Un escalofrío me atravesó al acercarme.

Allí, entre la penumbra del pórtico, estaba él: alto y delgado, con ojos hondos y una mirada que parecía buscar su propio nombre.

Caminé despacio, como si el aire temiera romper algo que aún no comprendía.

Me detuve frente a él y en un gesto leve sonrió, una sonrisa que quedó grabada en mí cabeza, y con un tono tranquilo preguntó: ¿buscas algo?
Guardé silencio; el tiempo se paro por unos segundos.

Respondí apenas: solo voy de paso…

“Entra”, dijo entonces, “las puertas de la iglesia siempre están abiertas, y por alguna razón te cruzaste en mi camino.”

Asentí con la cabeza y crucé el umbral sin pensarlo mucho.

Dentro, la luz filtrada caía en láminas doradas.

Allí, una imagen: una Virgen de mirada misericordiosa, los ojos de madre que todo lo sostienen.

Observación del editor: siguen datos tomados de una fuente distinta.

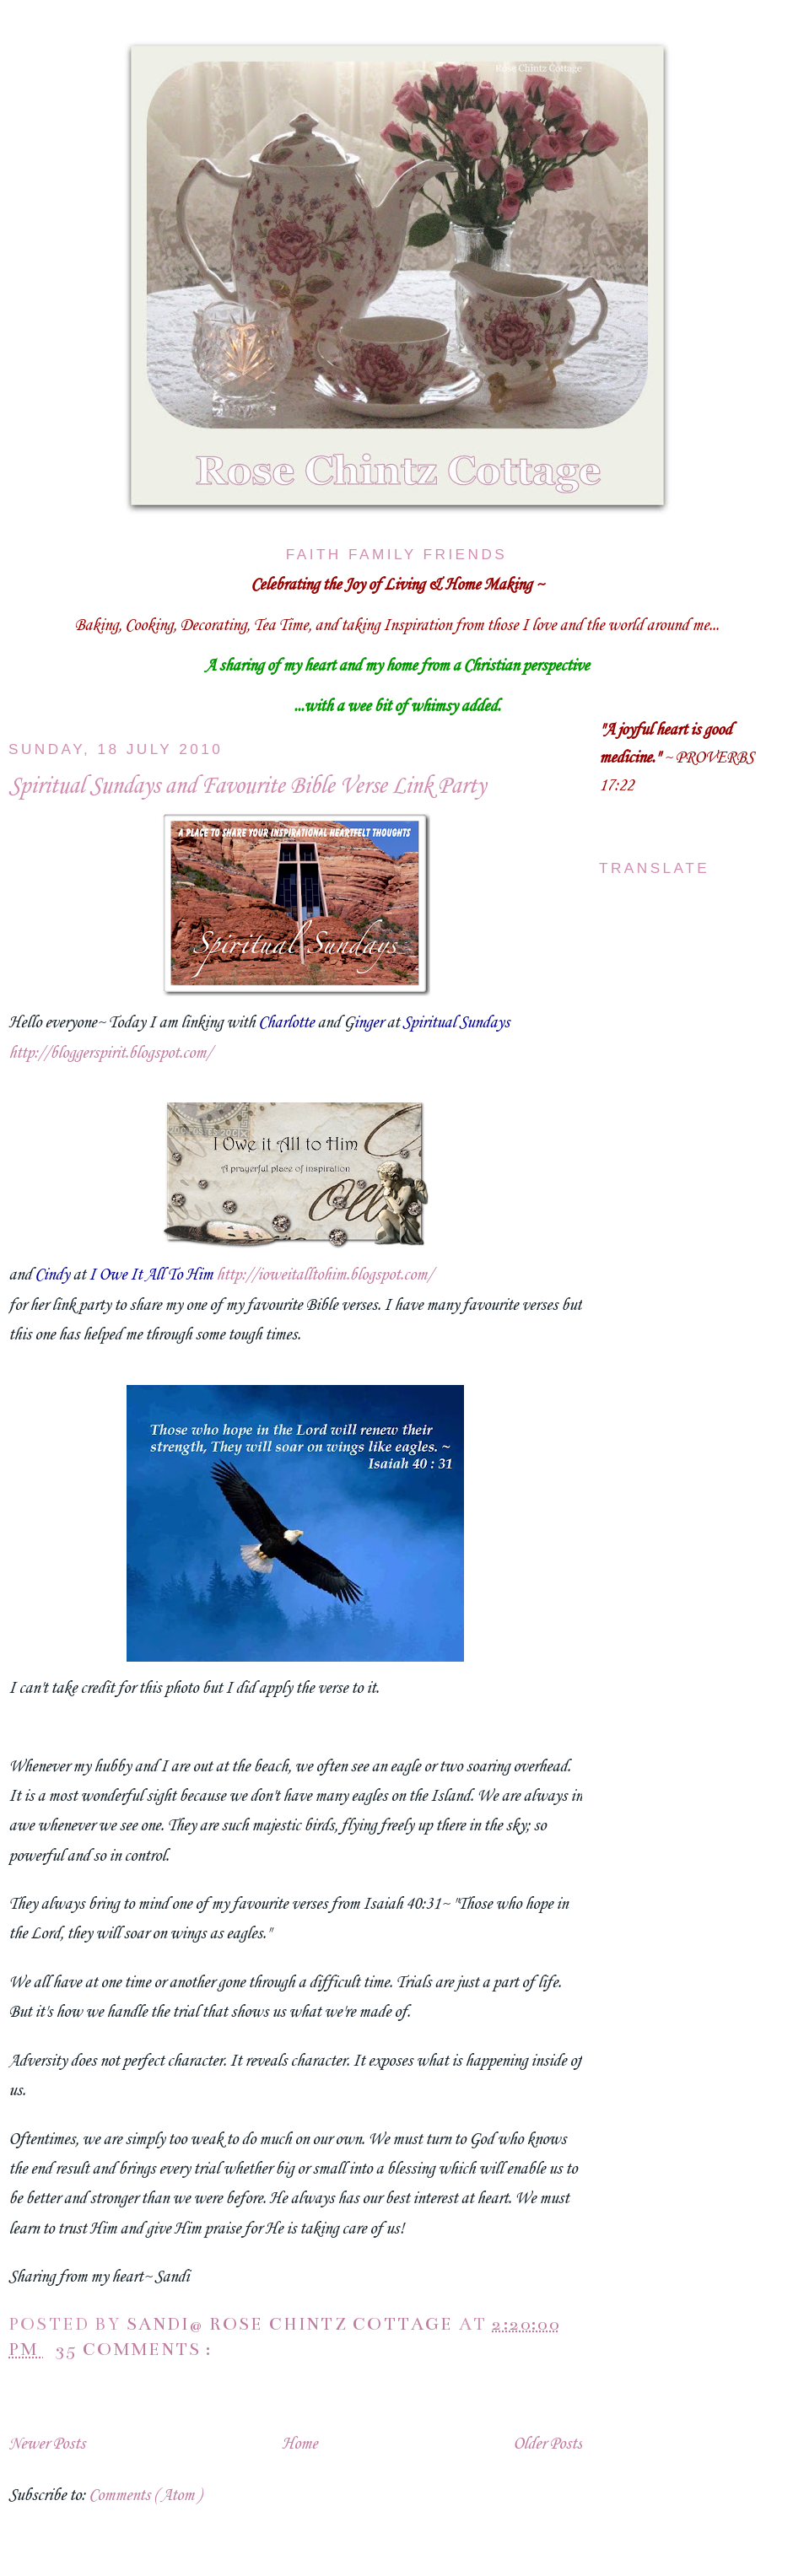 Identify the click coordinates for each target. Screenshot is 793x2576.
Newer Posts (46, 2444)
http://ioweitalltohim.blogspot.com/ (324, 1275)
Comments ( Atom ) (145, 2496)
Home (299, 2444)
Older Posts (547, 2444)
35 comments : (136, 2349)
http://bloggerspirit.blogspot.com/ (110, 1053)
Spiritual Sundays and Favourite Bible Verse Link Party (246, 786) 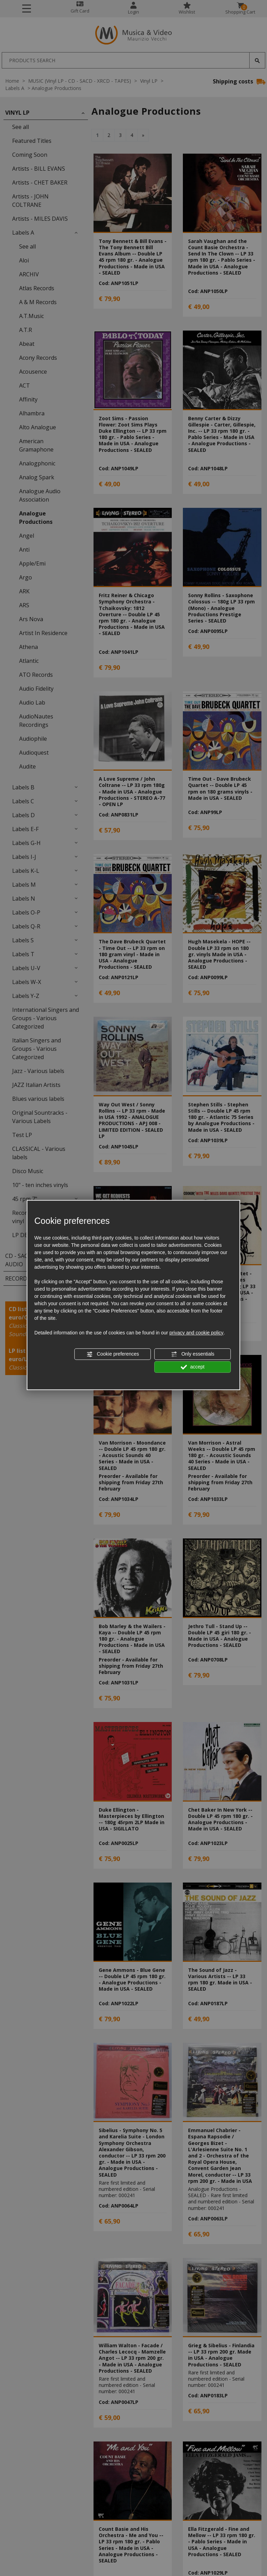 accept (192, 1367)
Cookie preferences (113, 1354)
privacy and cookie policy (196, 1332)
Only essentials (193, 1354) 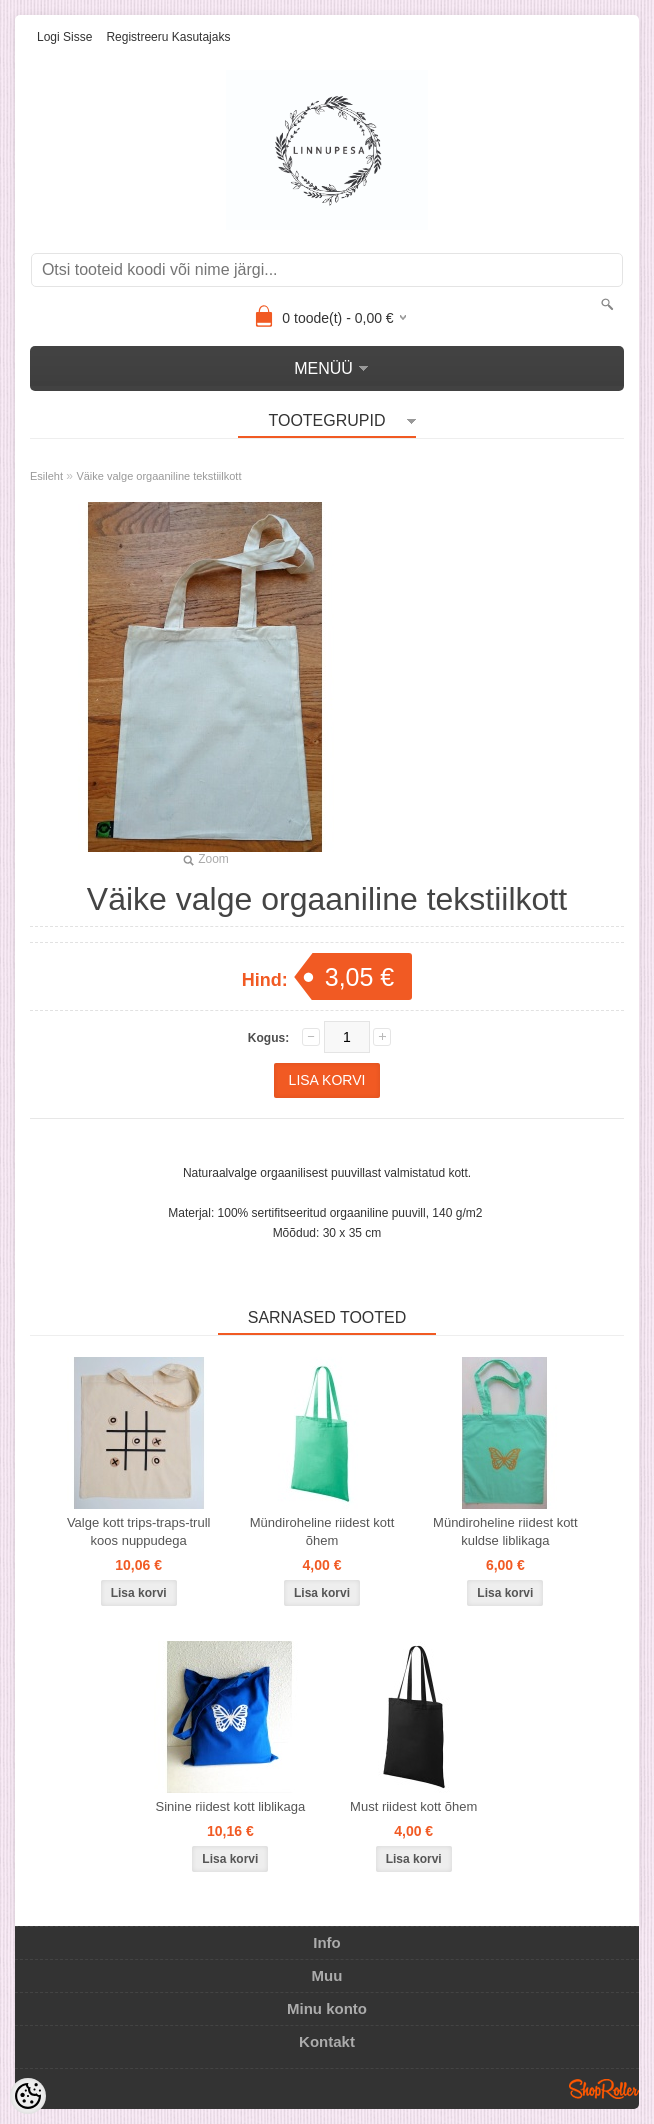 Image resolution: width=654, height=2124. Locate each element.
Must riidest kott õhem (413, 1806)
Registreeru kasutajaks (168, 37)
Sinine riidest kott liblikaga (231, 1806)
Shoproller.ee (604, 2089)
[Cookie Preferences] (28, 2096)
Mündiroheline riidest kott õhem (322, 1531)
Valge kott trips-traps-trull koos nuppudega (139, 1531)
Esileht (46, 476)
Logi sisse (64, 37)
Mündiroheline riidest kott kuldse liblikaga (505, 1531)
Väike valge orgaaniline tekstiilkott (158, 476) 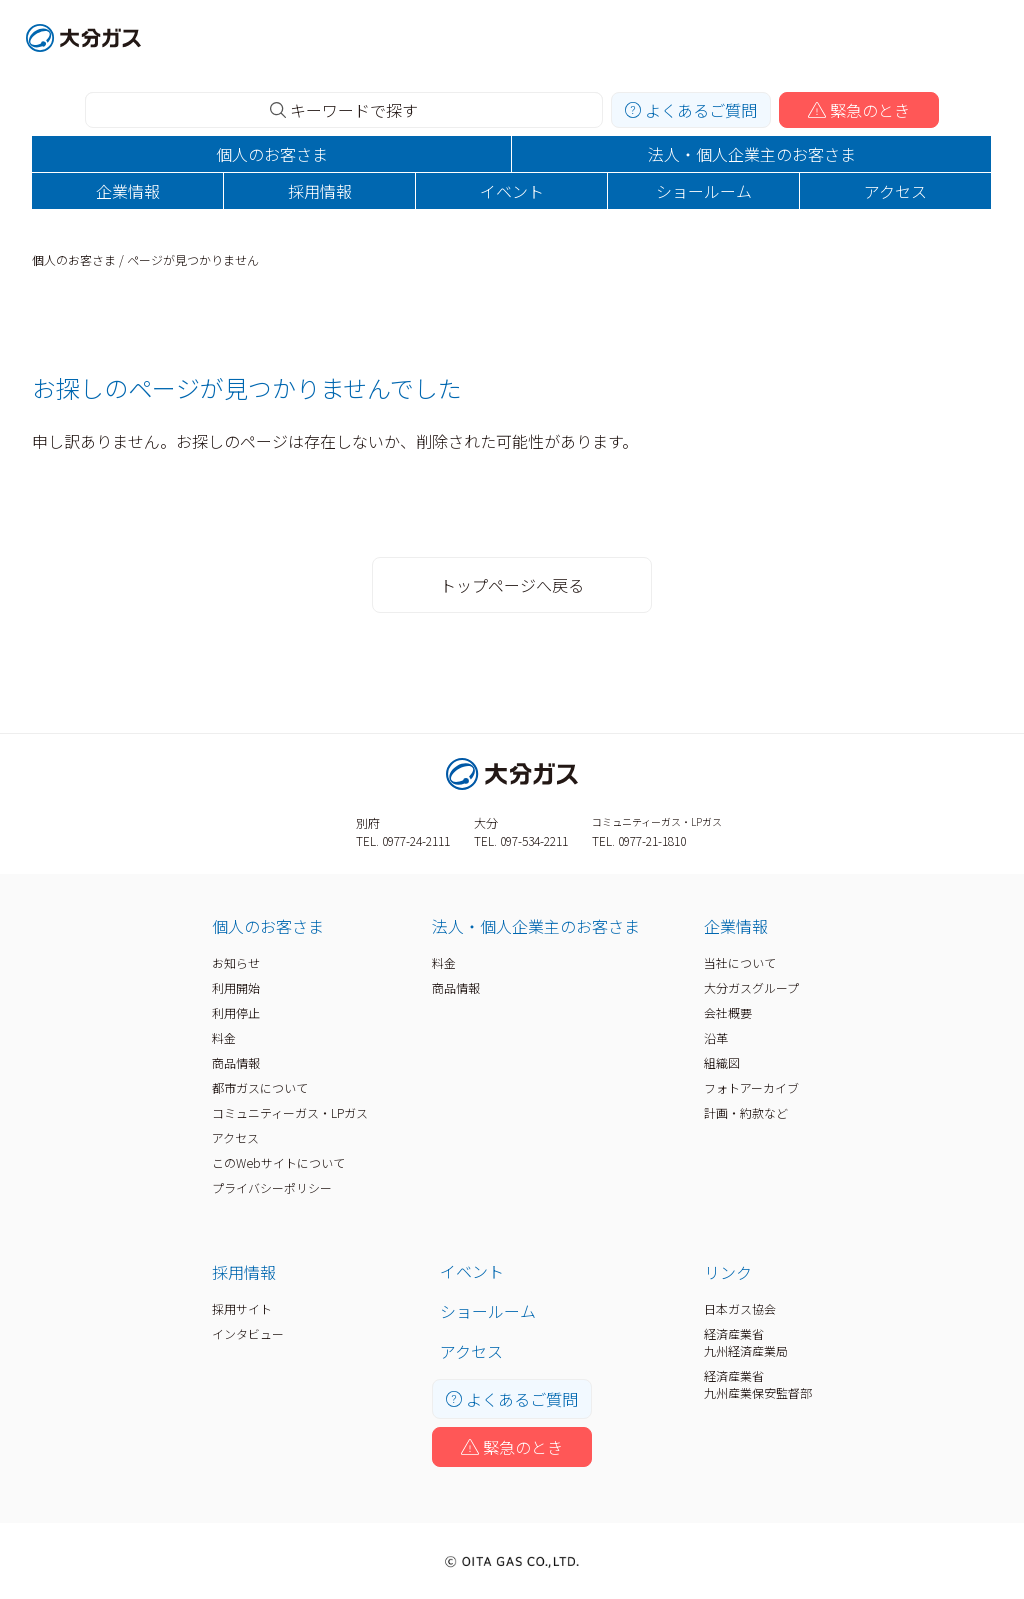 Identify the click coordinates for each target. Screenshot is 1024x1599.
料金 (224, 1037)
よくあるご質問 (691, 110)
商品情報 (236, 1062)
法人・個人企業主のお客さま (752, 154)
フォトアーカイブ (751, 1087)
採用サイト (242, 1308)
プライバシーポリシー (272, 1187)
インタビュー (248, 1333)
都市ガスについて (260, 1087)
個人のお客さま (272, 154)
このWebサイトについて (278, 1162)
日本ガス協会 (740, 1308)
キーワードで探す (344, 110)
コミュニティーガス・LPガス (290, 1112)
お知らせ (236, 962)
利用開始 (236, 987)
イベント (512, 191)
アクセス (895, 191)
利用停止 (236, 1012)
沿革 (716, 1037)
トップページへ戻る (512, 585)
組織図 (722, 1062)
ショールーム (704, 191)
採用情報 (320, 191)
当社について (740, 962)
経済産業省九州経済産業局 (746, 1342)
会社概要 (728, 1012)
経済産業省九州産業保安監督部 (758, 1384)
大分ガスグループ (751, 987)
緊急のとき (859, 110)
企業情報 (128, 191)
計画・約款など (746, 1112) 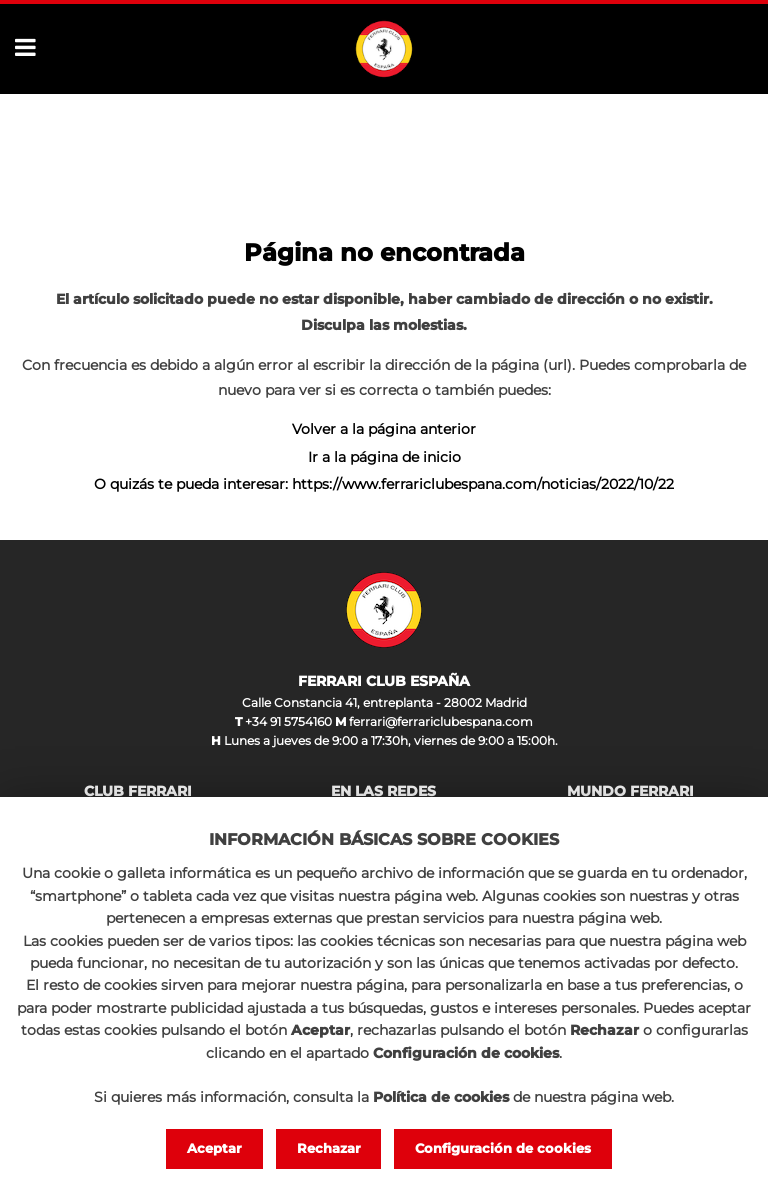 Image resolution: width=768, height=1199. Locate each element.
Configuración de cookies (503, 1148)
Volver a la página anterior (384, 429)
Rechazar (329, 1148)
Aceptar (214, 1148)
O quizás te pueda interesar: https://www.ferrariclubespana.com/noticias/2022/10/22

Me arrodillé como quien vuelve a un lugar conocido…

Recité la oración de la infancia; las palabras volvieron, estrofa por estrofa, como si alguien las hubiera guardado en silencio para entregarlas cuando hiciera falta.

No pedí nada.
Solo me quedé contemplando el misterio sencillo del lugar, dando gracias por las bendiciones que no siempre sabemos nombrar.

Salí después con los pasos más ligeros.

A unas cuadras levanté la vista, esperanzada en encontrar de nuevo al hombre de la mirada perdida.

Pero ya no estaba.
El banco donde se apoyaba estaba vacío; la sombra que dejó se había ido con la tarde.
¿Fue un fantasma? ¿Un capricho del ánimo? ¿O tal vez un encuentro que no pide explicaciones?

Me quedo con la duda, y con otra certeza: a veces las personas aparecen solo para recordarnos que hay puertas que permanecen abiertas y ojos que nos devuelven la calma cuando no la tenemos.

Y esa noche, al regresar a mi casa, supe algo simple y profundo: no todo misterio exige respuesta.

Hay encuentros que cumplen su tarea en silencio —ensanchar un poco la fe, o el asombro—, y nos dejan más humanos, más enteros, con la certeza de que la bondad puede presentarse en una sonrisa y una invitación a entrar.